* **Work required**: Output exactly the lines that run from the start of the records to the line with "STYLE | FRESH OFF THE RUNWAY AT JOE FRESH", counting both ends, and skip the pictures.

[Stored entries]
┌──

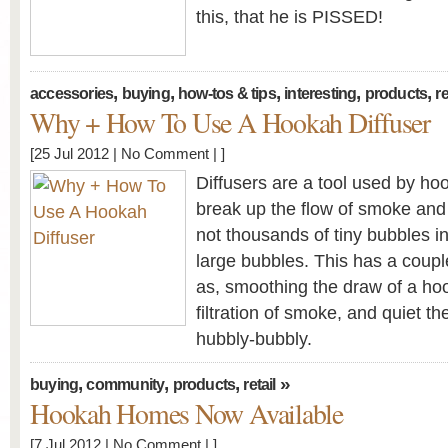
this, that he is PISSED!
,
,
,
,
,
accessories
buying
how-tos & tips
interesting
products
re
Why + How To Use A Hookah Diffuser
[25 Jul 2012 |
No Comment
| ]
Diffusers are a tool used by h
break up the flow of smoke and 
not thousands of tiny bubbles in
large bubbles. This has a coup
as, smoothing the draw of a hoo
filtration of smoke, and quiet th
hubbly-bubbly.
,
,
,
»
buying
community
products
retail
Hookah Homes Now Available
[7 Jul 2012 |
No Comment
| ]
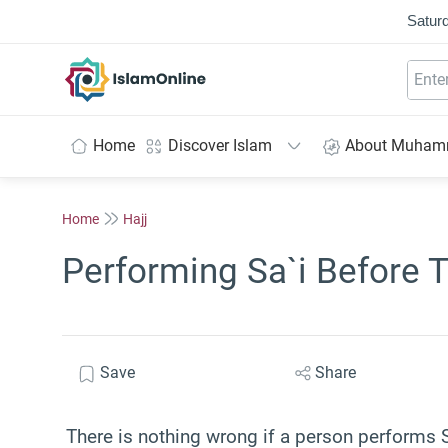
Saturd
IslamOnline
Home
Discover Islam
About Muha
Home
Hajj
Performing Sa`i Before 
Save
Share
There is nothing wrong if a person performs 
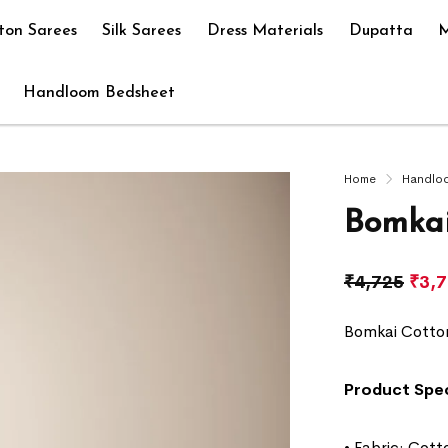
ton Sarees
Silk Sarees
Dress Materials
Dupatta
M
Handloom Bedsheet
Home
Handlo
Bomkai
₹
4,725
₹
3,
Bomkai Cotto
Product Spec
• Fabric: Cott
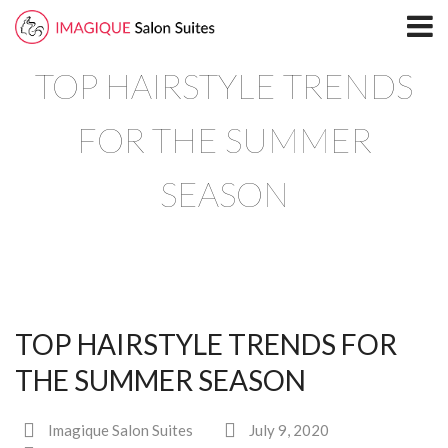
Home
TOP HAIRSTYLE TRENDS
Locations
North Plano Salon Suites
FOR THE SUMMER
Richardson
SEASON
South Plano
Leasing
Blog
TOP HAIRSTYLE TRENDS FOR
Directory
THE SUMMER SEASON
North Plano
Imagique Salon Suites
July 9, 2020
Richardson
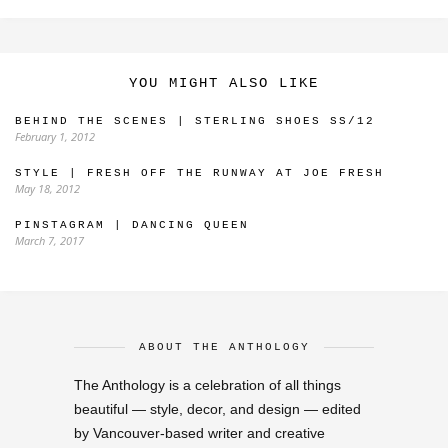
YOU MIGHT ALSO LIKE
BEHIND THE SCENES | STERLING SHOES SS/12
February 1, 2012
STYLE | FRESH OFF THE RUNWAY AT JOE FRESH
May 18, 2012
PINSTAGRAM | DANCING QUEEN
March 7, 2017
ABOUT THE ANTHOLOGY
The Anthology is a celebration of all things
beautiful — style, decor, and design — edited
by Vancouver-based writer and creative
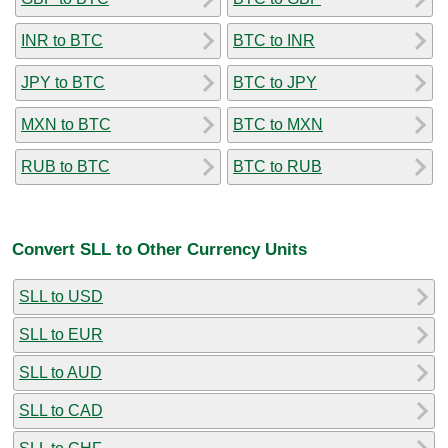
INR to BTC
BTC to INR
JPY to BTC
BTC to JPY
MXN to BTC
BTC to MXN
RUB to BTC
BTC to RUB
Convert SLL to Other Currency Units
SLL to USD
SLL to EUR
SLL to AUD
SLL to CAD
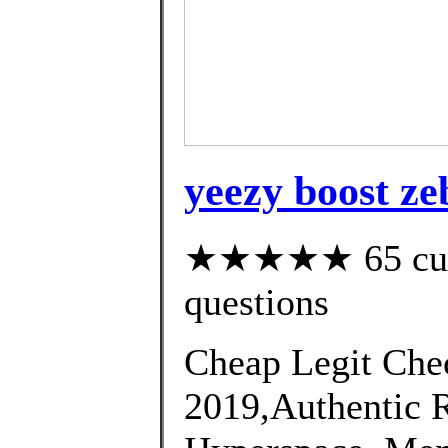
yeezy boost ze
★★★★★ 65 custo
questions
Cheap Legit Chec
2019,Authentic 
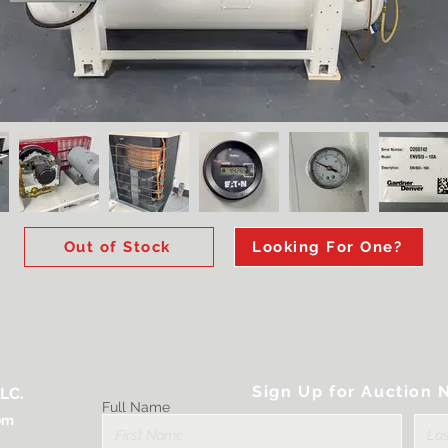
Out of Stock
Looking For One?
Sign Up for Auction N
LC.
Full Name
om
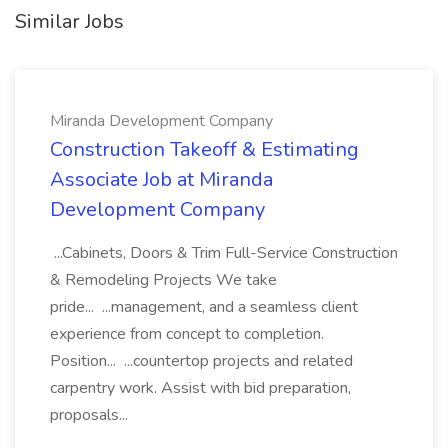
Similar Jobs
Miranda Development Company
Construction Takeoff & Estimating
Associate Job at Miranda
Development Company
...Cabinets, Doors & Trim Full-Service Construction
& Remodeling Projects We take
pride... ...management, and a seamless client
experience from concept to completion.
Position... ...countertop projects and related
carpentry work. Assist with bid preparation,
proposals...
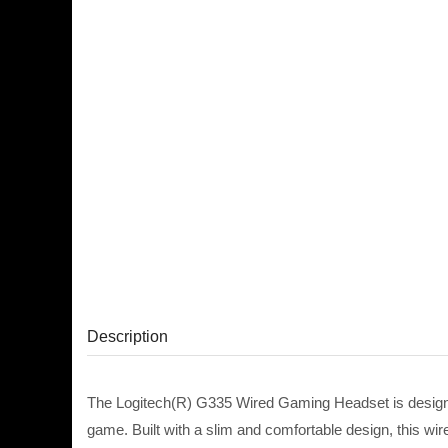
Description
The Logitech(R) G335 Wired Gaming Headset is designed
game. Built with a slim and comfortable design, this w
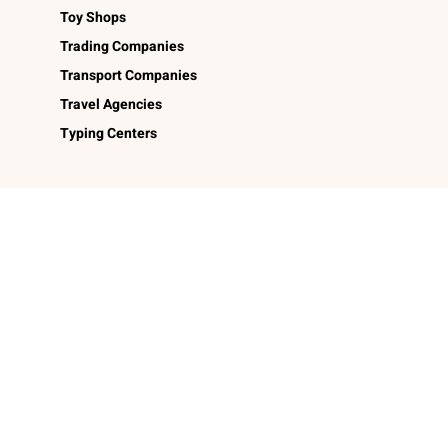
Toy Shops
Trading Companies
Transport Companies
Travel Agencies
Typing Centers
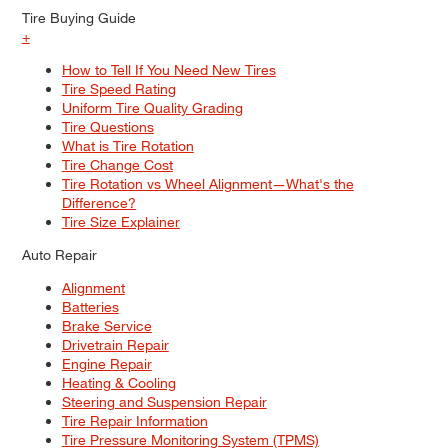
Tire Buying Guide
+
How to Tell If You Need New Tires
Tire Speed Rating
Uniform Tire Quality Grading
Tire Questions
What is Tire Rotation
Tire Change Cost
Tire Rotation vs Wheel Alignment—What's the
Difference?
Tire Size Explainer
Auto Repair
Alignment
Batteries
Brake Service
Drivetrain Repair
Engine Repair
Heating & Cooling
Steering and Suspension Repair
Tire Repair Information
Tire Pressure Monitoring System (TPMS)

└──

* **Problem solution**:
this, that he is PISSED!
,
,
,
,
,
accessories
buying
how-tos & tips
interesting
products
re
Why + How To Use A Hookah Diffuser
[25 Jul 2012 |
No Comment
| ]
Diffusers are a tool used by h
break up the flow of smoke and 
not thousands of tiny bubbles in
large bubbles. This has a coup
as, smoothing the draw of a hoo
filtration of smoke, and quiet th
hubbly-bubbly.
,
,
,
»
buying
community
products
retail
Hookah Homes Now Available
[7 Jul 2012 |
No Comment
| ]
Saturd
IslamOnline
Home
Discover Islam
About Muha
Home
Hajj
Performing Sa`i Before 
Save
Share
There is nothing wrong if a person performs 
ton Sarees
Silk Sarees
Dress Materials
Dupatta
M
Handloom Bedsheet
Home
Handlo
Bomkai
₹
4,725
₹
3,
Bomkai Cotto
Product Spec
• Fabric: Cott
Home
TOP HAIRSTYLE TRENDS
Locations
North Plano Salon Suites
FOR THE SUMMER
Richardson
SEASON
South Plano
Leasing
Blog
TOP HAIRSTYLE TRENDS FOR
Directory
THE SUMMER SEASON
North Plano
Imagique Salon Suites
July 9, 2020
Richardson
YOU MIGHT ALSO LIKE
BEHIND THE SCENES | STERLING SHOES SS/12
February 1, 2012
STYLE | FRESH OFF THE RUNWAY AT JOE FRESH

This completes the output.